Asymptotic low-temperature behavior of two-dimensional RP$^{N-1}$ models

TL;DR

This study explores the low-temperature critical behavior of 2D RP^{N-1} models, revealing a new universality class distinct from the O(N) models through large-scale simulations for N=3 and N=4.

Contribution

It demonstrates the existence of a new universality class for 2D RP^{N-1} models, different from the well-known O(N) universality class, based on extensive numerical simulations.

Findings

All models studied share the same finite-size scaling behavior.

The FSS curves differ from those of the 2D O(3) sigma model.

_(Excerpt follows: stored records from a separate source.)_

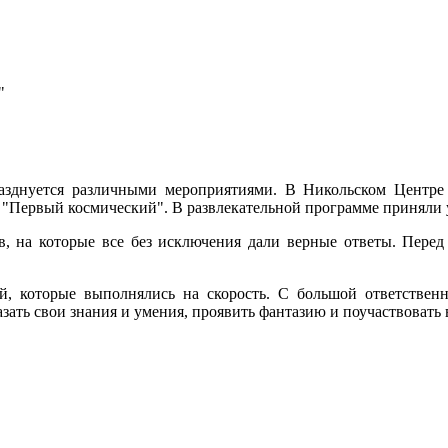
"
"
разднуется различными мероприятиями. В Никольском Центре 
- "Первый космический". В развлекательной программе принял
ов, на которые все без исключения дали верные ответы. Пере
й, которые выполнялись на скорость. С большой ответственн
ать свои знания и умения, проявить фантазию и поучаствовать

Results support a distinct RP^{N-1} universality class for N=3 and N=4.

Abstract

We investigate the low-temperature behavior of two-dimensional (2D) RP$^{N-1}$ models, characterized by a global O($N$) symmetry and a local ${\mathbb Z}_2$ symmetry. For $N=3$ we perform large-scale simulations of four different 2D lattice models: two standard lattice models and two different constrained models. We also consider a constrained mixed O(3)-RP$^2$ model for values of the parameters such that vector correlations are always disordered. We find that all these models show the same finite-size scaling (FSS) behavior, and therefore belong to the same universality class. However, these FSS curves differ from those computed in the 2D O(3) $\sigma$ model, suggesting the existence of a distinct 2D RP$^2$ universality class. We also performed simulations for $N=4$, and the corresponding FSS results also support the existence of an RP$^3$ universality class, different from the O(4) one.